Średnia cena detaliczna litra oleju napędowego w mijającym tygodniu wyniosła 5,29 zł – informuje BM Reflex. To tyle samo co tydzień temu i tylko o grosz mniej niż na początku listopada, gdy średnia cena detaliczna ON osiągnęła 4-letnie maksimum na poziomie 5,30 zł. Nie bardzo chce tanieć także benzyna. Za litr popularnej „95” zapłacimy przeciętnie 5,05 zł, czyli o grosz mniej niż tydzień wcześniej. Od maja przeciętne detaliczne ceny tego paliwa stabilizują się w przedziale 5,00-5,14 zł/l.
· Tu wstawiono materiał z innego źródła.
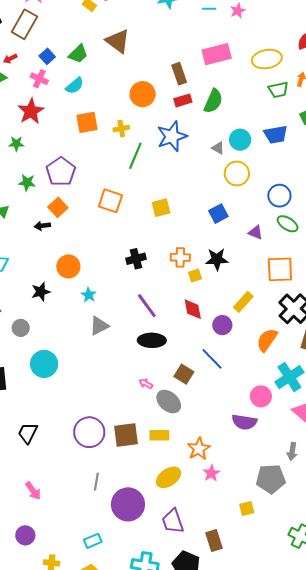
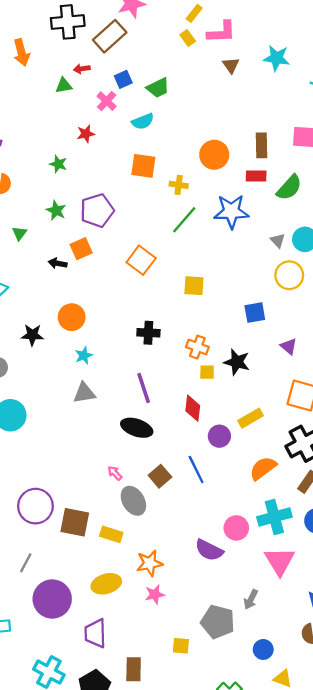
brown triangle: (118, 41) -> (231, 65), moved, size x0.6
red star: (31, 111) -> (86, 134), size x0.6

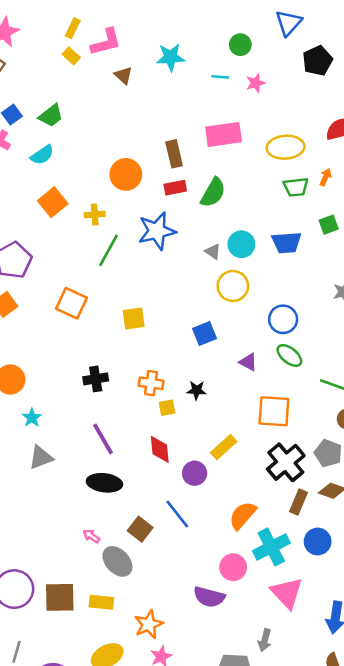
orange square: (143, 166) -> (53, 202), turned -35
black star: (237, 362) -> (197, 390), size x0.7
orange semicircle: (263, 468) -> (243, 515), moved

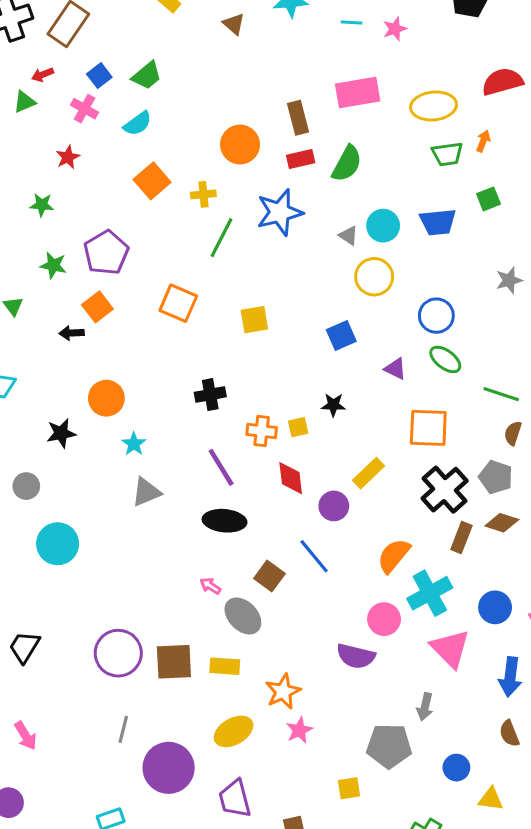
orange cross: (151, 383) -> (262, 431), moved
blue circle: (318, 542) -> (495, 607), moved

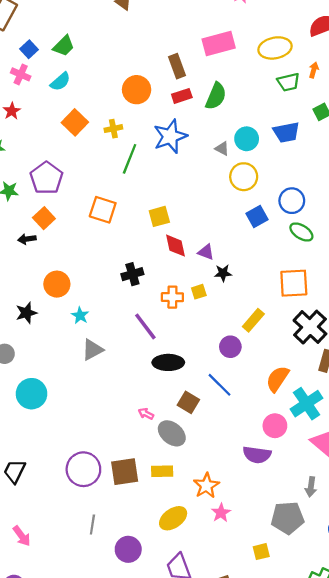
blue square: (341, 336) -> (257, 217), moved
purple triangle: (395, 369) -> (206, 252), moved
red diamond: (291, 478) -> (175, 246), moved
black ellipse: (225, 521) -> (168, 362), moved
purple circle: (169, 768) -> (128, 549), size x0.7

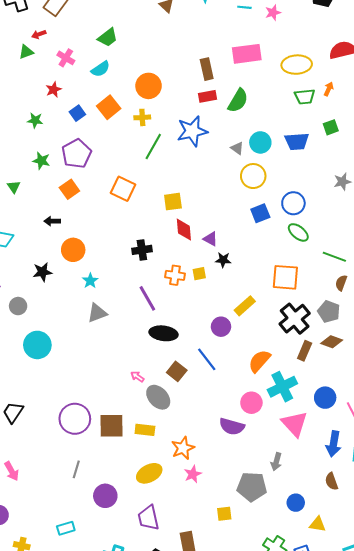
blue square: (29, 49) -> (77, 113), moved
orange circle: (137, 90) -> (149, 86), moved
black arrow: (27, 239) -> (52, 221), moved

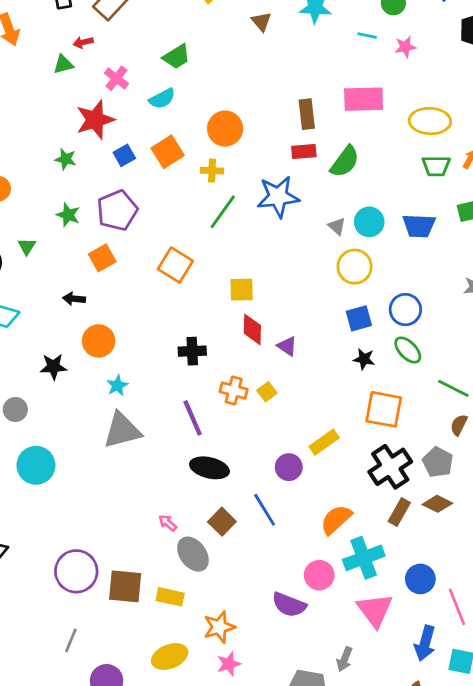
red star: (54, 90) -> (95, 120), size x1.8
black star: (223, 260) -> (364, 359), moved
yellow square: (199, 274) -> (267, 392), turned -32
gray triangle: (97, 313) -> (122, 430), size x1.4

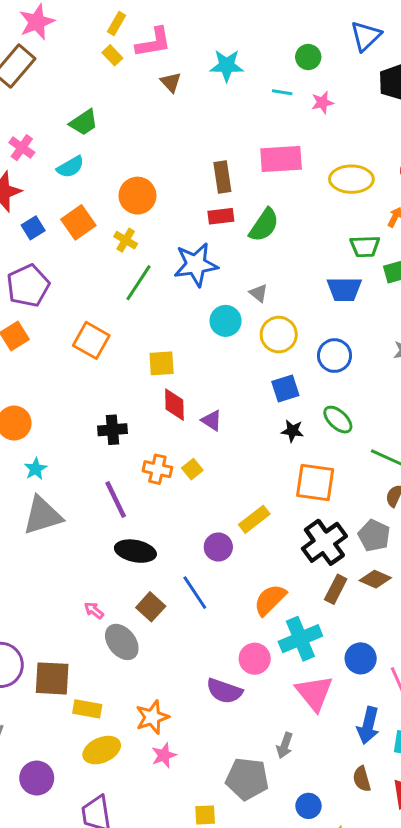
green trapezoid: (436, 166) -> (365, 246), moved
yellow cross: (212, 171) -> (126, 240), turned 30
cyan circle: (369, 222) -> (226, 321), moved
blue circle: (405, 310) -> (335, 356), moved
yellow rectangle: (170, 597) -> (87, 709), moved

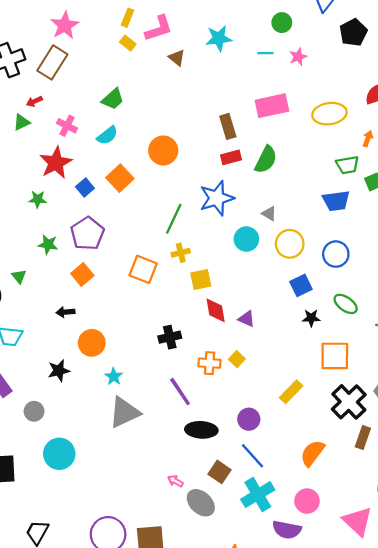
yellow cross: (126, 240) -> (181, 253), moved, turned -36
purple circle: (218, 547) -> (249, 419), moved
cyan cross: (300, 639) -> (258, 495), moved

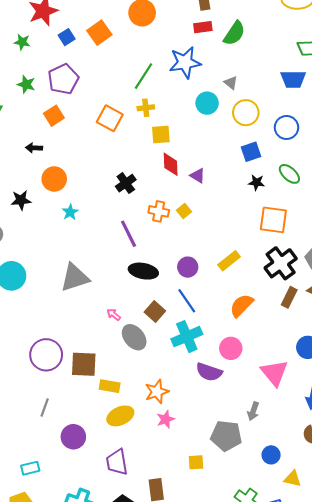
black cross: (170, 337) -> (126, 183), turned -30
yellow rectangle: (291, 392) -> (229, 261), moved
gray triangle: (124, 412) -> (75, 278), moved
„Litr diesla w kraju jest średnio 24 grosze droższy niż benzyny Pb95. Tak dużej różnicy cen tych dwóch gatunków paliw na naszych stacjach jeszcze w historii nie obserwowaliśmy. Dokładniej mówiąc, mieliśmy okresy kiedy różnica cen benzyn i diesla w Polsce sięgała ponad 70 gr./l brutto (lipiec 2009), ale wówczas to diesel był tańszy” – dodają analitycy BM Reflex.


Tymczasem na giełdach w Londynie i Nowym Jorku od początku października trwa gwałtowna przecena ropy naftowej. W piątek wczesnym wieczorem „czarne złoto” typu Brent taniało o 5,1%, osiągając cenę 59,34 USD za baryłkę. Jeszcze 3 października ropa Brent kosztowała ponad 86 USD za baryłkę – w niespełna dwa miesiące mamy więc spadek o niemal 30%. Jeszcze silniejszą presję sprzedających widać w przypadku amerykańskiej ropy WTI, która w piątek taniała o 6,5%, do 50,34 USD za baryłkę. To już stawka o 32% niższa względem szczytu z października.
Spadki na rynku ropy dziwnym trafem zbiegły się z datą śmierci dziennikarza Dżamala Chaszodżdżiego, zamordowanego przez saudyjską bezpiekę w Stambule. Po tym wydarzeniu Saudyjczycy zwiększyli dostawy ropy naftowej, najwyraźniej chcąc w ten sposób kupić przychylność Turcji i krajów Zachodu – czyli istotnych konsumentów ropy. Równocześnie wydobycie wzrosło w USA i Rosji, co skutkowało nagłą i dość nieoczekiwaną globalną nadprodukcją surowca pomimo nałożenia sankcji na Iran.
Dwa dni temu prezydent USA Donald Trump wprost podziękował Arabii Saudyjskiej za obniżenie cen ropy naftowej. „Podziękowania dla Arabii Saudyjskiej, ale opuśćcie jeszcze bardziej!" - napisał Trump na Twitterze. No i się doczekał. W dniu publikacji tego wpisu ropa WTI kosztowała 54 USD. Dziś już o dwa dolary mniej.